● **AIM OF THE EXERCISE**
The expected answer is the data below, printed verbatim without its pictures.

● **MATERIAL PROVIDED**

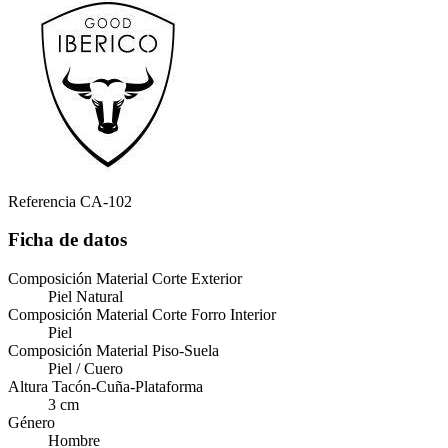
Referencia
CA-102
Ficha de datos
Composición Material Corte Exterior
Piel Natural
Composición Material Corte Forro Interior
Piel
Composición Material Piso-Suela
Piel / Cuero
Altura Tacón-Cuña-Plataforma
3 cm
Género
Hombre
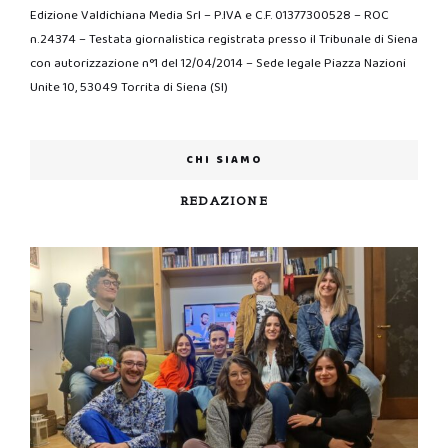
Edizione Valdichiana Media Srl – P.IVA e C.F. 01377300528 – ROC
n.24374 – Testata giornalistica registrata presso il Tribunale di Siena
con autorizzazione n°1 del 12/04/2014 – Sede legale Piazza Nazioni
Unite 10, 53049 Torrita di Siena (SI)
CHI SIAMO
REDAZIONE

● **YOUR RESPONSE**
Referencia
CA-102
Ficha de datos
Composición Material Corte Exterior
Piel Natural
Composición Material Corte Forro Interior
Piel
Composición Material Piso-Suela
Piel / Cuero
Altura Tacón-Cuña-Plataforma
3 cm
Género
Hombre
Edizione Valdichiana Media Srl – P.IVA e C.F. 01377300528 – ROC
n.24374 – Testata giornalistica registrata presso il Tribunale di Siena
con autorizzazione n°1 del 12/04/2014 – Sede legale Piazza Nazioni
Unite 10, 53049 Torrita di Siena (SI)
CHI SIAMO
REDAZIONE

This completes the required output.